Mr. Netanyahu’s itinerary reflects the message he is telling voters while appealing to key parts of the electorate. In recent weeks, he has met with Mr. Putin, the new leaders of Ukraine and Ethiopian Prime Minister Abiy Ahmed. It just so happens that Israel has significant blocs of voters whose roots trace back to those three countries.
In Israel, war and politics often mix. Mr. Netanyahu’s trip to Ashdod, where he found himself under rocket fire from Gaza, was only part of rising tensions in the region.
On Sept. 9, rockets were fired from Syria at Israel but failed to cross the border because of a malfunction. Israeli defense officials accused Shiite militia fighters operating under Iran’s Islamic Revolutionary Guards Quds Force of being responsible. Two days later, Hezbollah’s Hassan Nasrallah pledged support for Iran’s supreme leader. Israel has warned that Iran’s IRGC is facilitating precision-guided missile deliveries for Hezbollah.
In recent weeks, Hezbollah has fired anti-tank missiles into Israel and accused Israel of launching drones into Beirut. Supporters of Iran in Syria and Iraq have accused Israel of attacks. Hamas, meanwhile, says it will foil Mr. Netanyahu’s plan for annexation.

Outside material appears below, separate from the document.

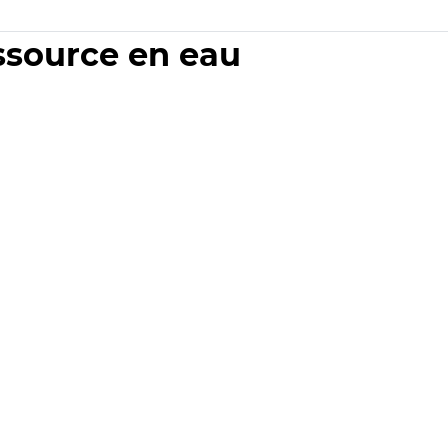
essource en eau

The tensions have traditionally been a political boon for Mr. Netanyahu, who has long positioned himself as the one man able to defend Israel’s interests in a dangerous and often hostile neighborhood. But the Ashdod event may have put a dent in that image, providing an opening for the prime minister’s critics.
“A red alert this evening in Ashdod while Netanyahu is on stage is a red flag for the citizens of Israel,” Yair Lapid, a co-leader of the Blue and White party, wrote after the incident. “Netanyahu is done and can leave the stage.”